In his new solarpunk novel, The Roamers, Italian science fiction author Francesco Verso envisions a future where nanotechnology can free humanity from the scourge of famine. The technological breakthrough is provided by nanites, nanorobotic devices that can enter the human body and fundamentally change its physiology, in this case providing the organic molecules necessary for metabolic functioning without the need for individuals to consume food. The nanites thus provide a pathway to eradicate starvation, obesity, and all food-borne illnesses, while also eliminating the negative environmental impact of industrialized farming and food production.
The focus of The Roamers is on the Pulldogs, a group of early adopters of nanite technology who seek to escape their urban lifestyle to create a sustainable nomadic society. The title of the book refers to both the home city of the Pulldogs (Rome) as well as their desire to roam the countryside, freed from the stresses of urban life.
There are several contradictions at the heart of Pulldog philosophy. Although they are enthusiastic adopters of nanite technology, at the same time they reject most other modern technological breakthroughs to live a barefooted, nomadic lifestyle. There is a cult-like quality to the Pulldog organization. Although their health and environment-related goals are certainly noble, they engage in several types of clandestine activities and behave in an overly antagonistic fashion toward the Italian authorities.
The Roamers thus presents the embrace of nanites as fuel for a hippie-like countercultural movement rather than part of mainstream society. The physiological transformation enabled by the nanites is undoubtedly a huge step forward, but in many ways it also sends the Pulldogs back in time.
Francesco Verso mines a great deal of philosophical depth in The Roamers, envisioning the next stages of human evolution to be no longer purely Darwinian but rather enhanced by nanotechnology. Hence, the evolutionary process would no longer be restricted to random genetic mutations, but rather a more intentional, accelerated progression through the fusion of biology with nanotechnology.

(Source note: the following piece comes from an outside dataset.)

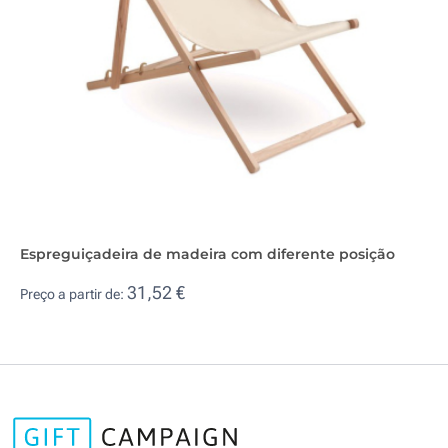
Espreguiçadeira de madeira com diferente posição
31,52 €
Preço a partir de:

Francesco Verso also does an outstanding job imagining the social implications of such drastic change. The near-present-day setting of The Roamers only enhances this impact, making it relatable to our everyday experiences as readers.

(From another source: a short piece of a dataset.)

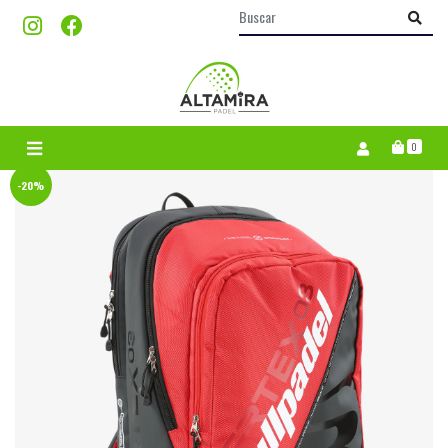
0
-20%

The Roamers was originally published in Italian and is translated to English by Jennifer Delare. Delare’s translation feels natural and polished. Verso pulled me in from the first page, building the story based on interpersonal relationships with just the right level of scientific and philosophical musings, although at times the author leans a bit too much toward telling the reader information directly rather than showing us naturally through the story.
Overall, The Roamers is a highly original and thought-provoking take on the role of nanotechnology in biological augmentation and its impact on society. The future envisioned by this solarpunk novel is not the utopian ideal, but rather one full of moral complexity as exhibited by the Pulldogs. In the end, Francesco Verso shows that although technology can alter human physiology, it cannot change human nature itself.